Once you have GPG installed open up a command prompt/terminal and type in the following: (warning: it’s a command line utility so be warned, Windows users. Linux/OS X geeks will be familiar with this already)
gpg –gen-key
It will then ask you a few questions, of which you use the defaults for most. Use the default key type (”DSA and ElGamal”), the default key size (1024), no expiration date for the key, and put in your name/email address/comment so you’ll know what the key is for later. Also, you’ll have to use a passphrase with your key. Use something secure but easy to remember. I use a different key for each of my e-mail addresses, but that isn’t necessary.

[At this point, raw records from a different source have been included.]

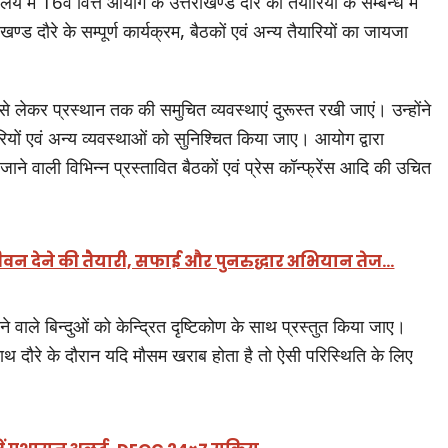
 में 16वें वित्त आयोग के उत्तराखण्ड दौरे की तैयारियों के सम्बन्ध में
्ड दौरे के सम्पूर्ण कार्यक्रम, बैठकों एवं अन्य तैयारियों का जायजा
 लेकर प्रस्थान तक की समुचित व्यवस्थाएं दुरूस्त रखी जाएं। उन्होंने
यों एवं अन्य व्यवस्थाओं को सुनिश्चित किया जाए। आयोग द्वारा
जाने वाली विभिन्न प्रस्तावित बैठकों एवं प्रेस कॉन्फ्रेंस आदि की उचित
ीवन देने की तैयारी, सफाई और पुनरुद्धार अभियान तेज…
 वाले बिन्दुओं को केन्द्रित दृष्टिकोण के साथ प्रस्तुत किया जाए।
नाथ दौरे के दौरान यदि मौसम खराब होता है तो ऐसी परिस्थिति के लिए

Next, you’ll need to get your public key out there. One way to do so is to just e-mail it to people, put it on your web page, or use a trusted third-party keyring server. Before doing this, however, you need to export your key into a readable/usable ASCII format. Do this by issuing the following command:
gpg –armor –export email@address > filename.txt
You can use the name you specified for your key, or your e-mail address like the above example. Now you should have a text file that looks something like this (this is not a valid key, btw, but just an example):
—–BEGIN PGP PUBLIC KEY BLOCK—–
Version: GnuPG v1.2.4 (GNU/Linux)mQGiBEDjMkoRBADRNrmaql3p609KBqr0j4t7UiHj/K3qAaWOaO18H6H6zKY8IUky
GlzNp8YQjwuARwVlbxe/hmWU3NLU/3xfJYQBlMH6SOZ1ofl38BtknRclwhGR7l+a
fy6UheVwTFH5BpVoBfjUvfMBHWgLLS5fHGZ8eAcBuf82kdGc340zAxS0cwCg6DZy
vWIEOf4mk8GL5SaBKwJHuLUD/il/FGlGEqcIiqme6rJ1CAE7kbzFaetn9g1M1Wyr
yjnAADxNNDWYBxvPcIge/s1bl+svWElg1IRpIybK9YyPzsOIhVyw4binZVBblSlD
Hw4N6dY5oX8QRDJL+98kmXtywEZljdSVn6jdBGvj0mZ1PKeJGxWMMRsEKiOOqLnR
rmX/2D0lK6I1tHQ/r4rrhK2C3TvhmFe95XR7DxKlGRWBuVfcNrQpVGltb3RoeSBH
b3VybGV5IChXb3JrKSA8dGdvdXJsZXlAYW5jLm5ldD6IXgQTEQIAHgUCQOMySgIb
NWEfanzAcTsXTQCgl1bji52YMFb58qxiCtyxjvUkyp25AQ0EQOMyTBAEAIJp/KIj
/Ln/A5nEFlL8Ae/Mm1g+APGV5uOz9C5JqQOErOShzO8HsTyN2Itwcu2YCFZAx3y4
AwYLCQgHAwIDFQIDAxYCAQIeAQIXgAAKCRAFPqPBtqM1WpI8AKCv4zy4tTiTGSgW
No+c8hKvwGNoYIN+nkkdWdRyXQr6KTcaXEa4900QbUaeMdRG9IfTyelbMA6ABGae
XRyRWKYuJSAmJzkzK+fvYftQ5gQ+iIRfvmBDAAMFA/4iXaCaMTTb25qV+NAWMXnD
2G8yf4t2Q34xbH8CnqLMePAFTvN40+BpG1s3wju1PDUH3ae6BgLzTjfGRt6fOYUZ
H0jpDIGaTyjZrM8aBjAIYWoHNACDx00q/48PpxUPgkvi38xI29QKpVfwOFxmM06c
puPiBADK3jJFqrROVrImkb4GiDGXZCTbT467UY2MqytcxOYFIO+Vj0NYD+2v+IG7
eZf7EKV0c7RmMpsUwgoXEuURIr18LgsYXnW3jX5CFFm2UTPlkolTwT5gjrh7sUDq
LBTIg37Vt19G1P4s4GzRHIhJBBgRAgAJBQJA4zJMAhsMAAoJEAU+o8G2ozVakagA
oLtAIjEjLLI5v9jcc/pUNGnWwQf3AJ92n8DnqXZzg7IO5goxAe4isEevNg==
=dA+D
—–END PGP PUBLIC KEY BLOCK—–
You can import other people’s keys by doing this:
gpg –import filename.txt
So when you get a friend’s key, you can import it and start exchanging secure and private e-mail.
To encrypt text, you can do the following:
gpg -r RECIPIENT_NAME -e filename.txt > encrypted.txt
That will encrypt filename.txt into encrypted.txt for the user RECIPIENT_NAME, which is the name on the public key of the person you want to encrypt the file for.
Do decrypt, do the following:
gpg -d encrypted.txt
And your text will be decrypted, provided you know the passphrase for your key and have the sender’s public key imported.
Yes, this stuff is really geeky, and this little synopsis probably just confused you more than anything. There are lots of cool helper utilities and GUI programs out there to help get you started and make things easier, but I wholeheartedly recommend everyone to start encrypting their stuff. It’s pretty important.